What the task requires. Reproduce each line of the material exactly, minus any picture.

Supplied entries.
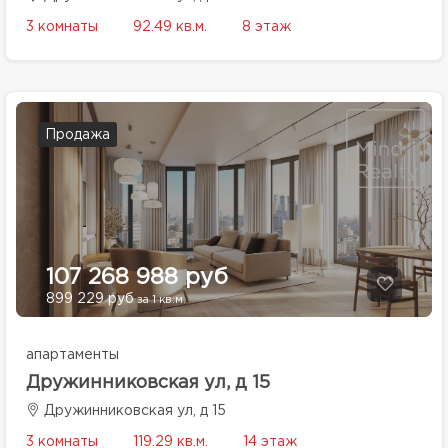
3 комнаты
92.49 кв.м.
8 этаж
Продажа
107 268 988 руб
899 229 руб
за 1 кв.м.
апартаменты
Дружинниковская ул, д 15
Дружинниковская ул, д 15
3 комнаты
119.29 кв.м.
14 этаж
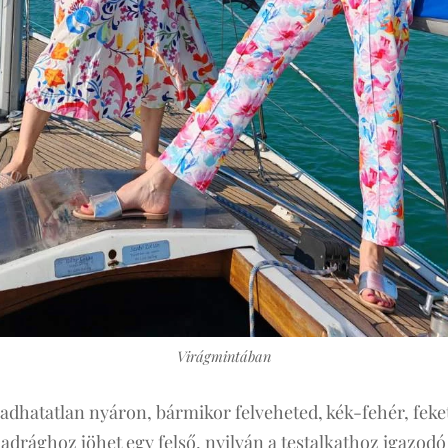
Virágmintában
radhatatlan nyáron, bármikor felveheted, kék-fehér, feke
adrághoz jöhet egy felső, nyilván a testalkathoz igazodó 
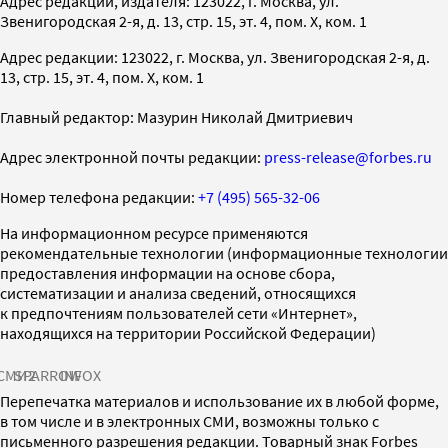
Адрес редакции, издателя: 123022, г. Москва, ул.
Звенигородская 2-я, д. 13, стр. 15, эт. 4, пом. X, ком. 1
Адрес редакции: 123022, г. Москва, ул. Звенигородская 2-я, д.
13, стр. 15, эт. 4, пом. X, ком. 1
Главный редактор: Мазурин Николай Дмитриевич
Адрес электронной почты редакции:
press-release@forbes.ru
Номер телефона редакции:
+7 (495) 565-32-06
На информационном ресурсе применяются
рекомендательные технологии (информационные технологии
предоставления информации на основе сбора,
систематизации и анализа сведений, относящихся
к предпочтениям пользователей сети «Интернет»,
находящихся на территории Российской Федерации)
СМИ2
SPARROW
INFOX
Перепечатка материалов и использование их в любой форме,
в том числе и в электронных СМИ, возможны только с
письменного разрешения редакции. Товарный знак Forbes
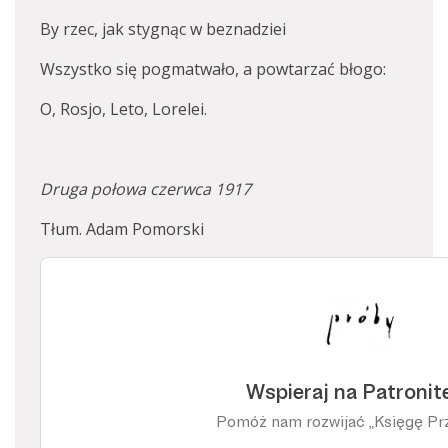
By rzec, jak stygnąc w beznadziei
Wszystko się pogmatwało, a powtarzać błogo:
O, Rosjo, Leto, Lorelei.
Druga połowa czerwca 1917
Tłum. Adam Pomorski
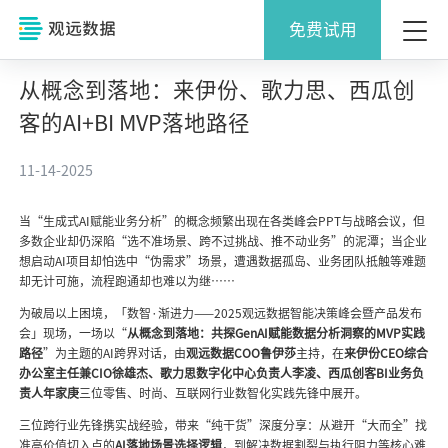
免费试用
从概念到落地：来伊份、歌力思、西瓜创
客的AI+BI MVP落地路径
11-14-2025
当“生成式AI赋能业务分析”的概念频繁出现在各类峰会PPT与战略会议，但
多数企业却仍深陷“选不准场景、跨不过挑战、推不动业务”的泥潭；当企业
想启动AI项目却怕选中“伪需求”场景，遭遇数据孤岛、业务团队抵触等难题
却无计可施，流程跑通却也难以为继……
为破局以上困境，「数智·渐进力——2025观远数据智能决策峰会暨产品发布
会」现场，一场以“
从概念到落地：共探GenAI赋能数据分析洞察的MVP实践
路径
”为主题的AI跨界对话，由
观远数据COO鲁伊莎
主持，在
来伊份CEO综合
办公室主任兼CIO徐雄杰、歌力思数字化中心负责人李凌、西瓜创客BI业务负
责人年家庚
三位零售、时尚、互联网行业数智化实践先锋中展开。
三位跨行业先锋携实战经验，带来“纯干货”深度分享：从避开“大而全”找
准高价值切入点的
AI落地场景选择逻辑
，到解决数据割裂与执行阻力等核心难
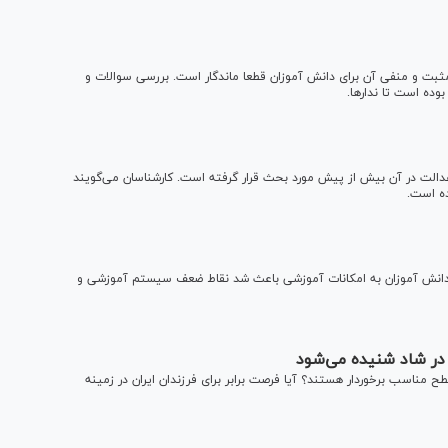
 تاثیرات مثبت و منفی آن برای دانش آموزان قطعا ماندگار است. بررسی سوالات و
وده است تا ندارها.
ی عدالت در آن بیش از پیش مورد بحث قرار گرفته است. کارشناسان می‌گویند
ده است.
دانش آموزان به امکانات آموزشی باعث شد نقاط ضعف سیستم آموزشی و
 در شاد شنیده می‌شود
ح مناسب برخوردار هستند؟ آیا فرصت برابر برای فرزندان ایران در زمینه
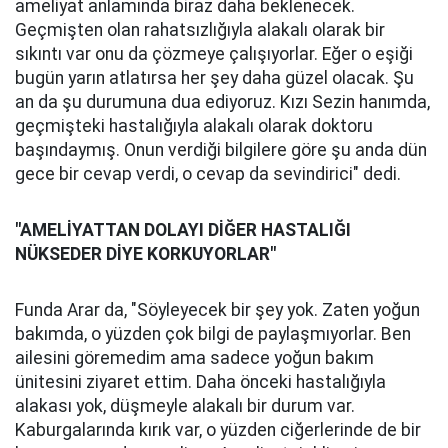
ameliyat anlamında biraz daha beklenecek.
Geçmişten olan rahatsızlığıyla alakalı olarak bir
sıkıntı var onu da çözmeye çalışıyorlar. Eğer o eşiği
bugün yarın atlatırsa her şey daha güzel olacak. Şu
an da şu durumuna dua ediyoruz. Kızı Sezin hanımda,
geçmişteki hastalığıyla alakalı olarak doktoru
başındaymış. Onun verdiği bilgilere göre şu anda dün
gece bir cevap verdi, o cevap da sevindirici" dedi.
"AMELİYATTAN DOLAYI DİĞER HASTALIĞI
NÜKSEDER DİYE KORKUYORLAR"
Funda Arar da, "Söyleyecek bir şey yok. Zaten yoğun
bakımda, o yüzden çok bilgi de paylaşmıyorlar. Ben
ailesini göremedim ama sadece yoğun bakım
ünitesini ziyaret ettim. Daha önceki hastalığıyla
alakası yok, düşmeyle alakalı bir durum var.
Kaburgalarında kırık var, o yüzden ciğerlerinde de bir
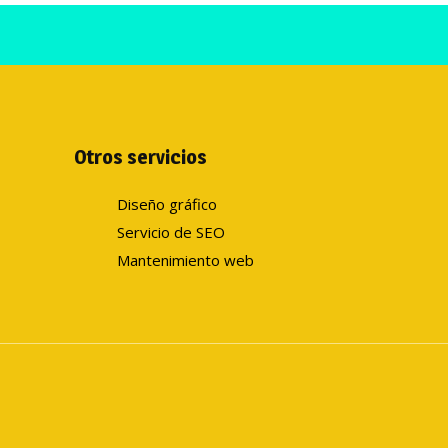
Otros servicios
Diseño gráfico
Servicio de SEO
Mantenimiento web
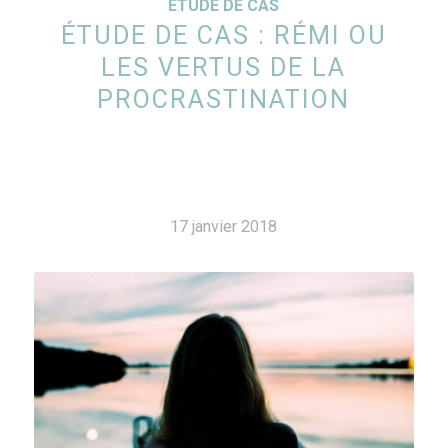
ETUDE DE CAS
ÉTUDE DE CAS : RÉMI OU
LES VERTUS DE LA
PROCRASTINATION
17 janvier 2018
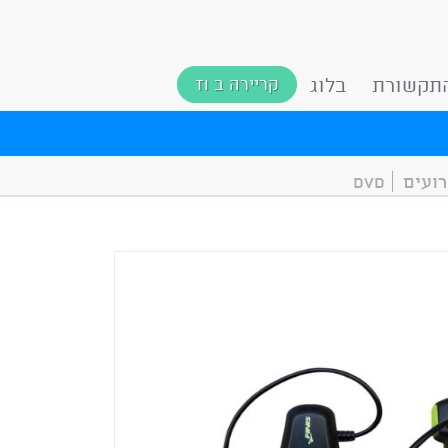
תקשורת
בלוג
קריירה ב TI
ועים
DVD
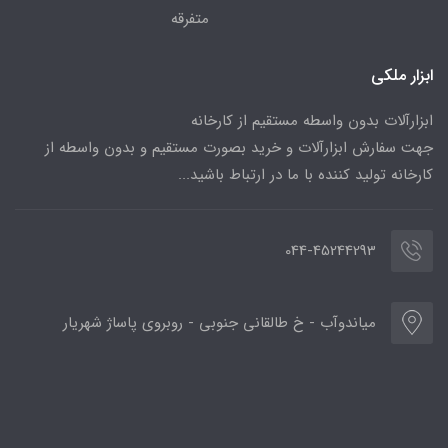
متفرقه
ابزار ملکی
ابزارآلات بدون واسطه مستقیم از کارخانه
جهت سفارش ابزارآلات و خرید بصورت مستقیم و بدون واسطه از
کارخانه تولید کننده با ما در ارتباط باشید...
044-45244293
میاندوآب - خ طالقانی جنوبی - روبروی پاساژ شهریار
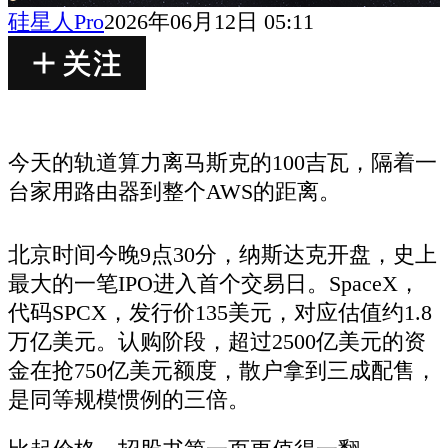
硅星人Pro
2026年06月12日 05:11
今天的轨道算力离马斯克的100吉瓦，隔着一
台家用路由器到整个AWS的距离。
北京时间今晚9点30分，纳斯达克开盘，史上
最大的一笔IPO进入首个交易日。SpaceX，
代码SPCX，发行价135美元，对应估值约1.8
万亿美元。认购阶段，超过2500亿美元的资
金在抢750亿美元额度，散户拿到三成配售，
是同等规模惯例的三倍。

Answer to the exercise.
3 комнаты
92.49 кв.м.
8 этаж
Продажа
107 268 988 руб
899 229 руб
за 1 кв.м.
апартаменты
Дружинниковская ул, д 15
Дружинниковская ул, д 15
3 комнаты
119.29 кв.м.
14 этаж
Virágmintában
radhatatlan nyáron, bármikor felveheted, kék-fehér, feke
adrághoz jöhet egy felső, nyilván a testalkathoz igazodó 
Адрес редакции, издателя: 123022, г. Москва, ул.
Звенигородская 2-я, д. 13, стр. 15, эт. 4, пом. X, ком. 1
Адрес редакции: 123022, г. Москва, ул. Звенигородская 2-я, д.
13, стр. 15, эт. 4, пом. X, ком. 1
Главный редактор: Мазурин Николай Дмитриевич
Адрес электронной почты редакции:
press-release@forbes.ru
Номер телефона редакции:
+7 (495) 565-32-06
На информационном ресурсе применяются
рекомендательные технологии (информационные технологии
предоставления информации на основе сбора,
систематизации и анализа сведений, относящихся
к предпочтениям пользователей сети «Интернет»,
находящихся на территории Российской Федерации)
СМИ2
SPARROW
INFOX
Перепечатка материалов и использование их в любой форме,
в том числе и в электронных СМИ, возможны только с
письменного разрешения редакции. Товарный знак Forbes
By rzec, jak stygnąc w beznadziei
Wszystko się pogmatwało, a powtarzać błogo:
O, Rosjo, Leto, Lorelei.
Druga połowa czerwca 1917
Tłum. Adam Pomorski
免费试用
从概念到落地：来伊份、歌力思、西瓜创
客的AI+BI MVP落地路径
11-14-2025
当“生成式AI赋能业务分析”的概念频繁出现在各类峰会PPT与战略会议，但
多数企业却仍深陷“选不准场景、跨不过挑战、推不动业务”的泥潭；当企业
想启动AI项目却怕选中“伪需求”场景，遭遇数据孤岛、业务团队抵触等难题
却无计可施，流程跑通却也难以为继……
为破局以上困境，「数智·渐进力——2025观远数据智能决策峰会暨产品发布
会」现场，一场以“
从概念到落地：共探GenAI赋能数据分析洞察的MVP实践
路径
”为主题的AI跨界对话，由
观远数据COO鲁伊莎
主持，在
来伊份CEO综合
办公室主任兼CIO徐雄杰、歌力思数字化中心负责人李凌、西瓜创客BI业务负
责人年家庚
三位零售、时尚、互联网行业数智化实践先锋中展开。
三位跨行业先锋携实战经验，带来“纯干货”深度分享：从避开“大而全”找
准高价值切入点的
AI落地场景选择逻辑
，到解决数据割裂与执行阻力等核心难
 تاثیرات مثبت و منفی آن برای دانش آموزان قطعا ماندگار است. بررسی سوالات و
وده است تا ندارها.
ی عدالت در آن بیش از پیش مورد بحث قرار گرفته است. کارشناسان می‌گویند
ده است.
دانش آموزان به امکانات آموزشی باعث شد نقاط ضعف سیستم آموزشی و
 در شاد شنیده می‌شود
ح مناسب برخوردار هستند؟ آیا فرصت برابر برای فرزندان ایران در زمینه
ameliyat anlamında biraz daha beklenecek.
Geçmişten olan rahatsızlığıyla alakalı olarak bir
sıkıntı var onu da çözmeye çalışıyorlar. Eğer o eşiği
bugün yarın atlatırsa her şey daha güzel olacak. Şu
an da şu durumuna dua ediyoruz. Kızı Sezin hanımda,
geçmişteki hastalığıyla alakalı olarak doktoru
başındaymış. Onun verdiği bilgilere göre şu anda dün
gece bir cevap verdi, o cevap da sevindirici" dedi.
"AMELİYATTAN DOLAYI DİĞER HASTALIĞI
NÜKSEDER DİYE KORKUYORLAR"
Funda Arar da, "Söyleyecek bir şey yok. Zaten yoğun
bakımda, o yüzden çok bilgi de paylaşmıyorlar. Ben
ailesini göremedim ama sadece yoğun bakım
ünitesini ziyaret ettim. Daha önceki hastalığıyla
alakası yok, düşmeyle alakalı bir durum var.
Kaburgalarında kırık var, o yüzden ciğerlerinde de bir
Otros servicios
Diseño gráfico
Servicio de SEO
Mantenimiento web
ETUDE DE CAS
ÉTUDE DE CAS : RÉMI OU
LES VERTUS DE LA
PROCRASTINATION
17 janvier 2018
תקשורת
בלוג
קריירה ב TI
ועים
DVD
متفرقه
ابزار ملکی
ابزارآلات بدون واسطه مستقیم از کارخانه
جهت سفارش ابزارآلات و خرید بصورت مستقیم و بدون واسطه از
کارخانه تولید کننده با ما در ارتباط باشید...
044-45244293
میاندوآب - خ طالقانی جنوبی - روبروی پاساژ شهریار
硅星人Pro
2026年06月12日 05:11
今天的轨道算力离马斯克的100吉瓦，隔着一
台家用路由器到整个AWS的距离。
北京时间今晚9点30分，纳斯达克开盘，史上
最大的一笔IPO进入首个交易日。SpaceX，
代码SPCX，发行价135美元，对应估值约1.8
万亿美元。认购阶段，超过2500亿美元的资
金在抢750亿美元额度，散户拿到三成配售，
是同等规模惯例的三倍。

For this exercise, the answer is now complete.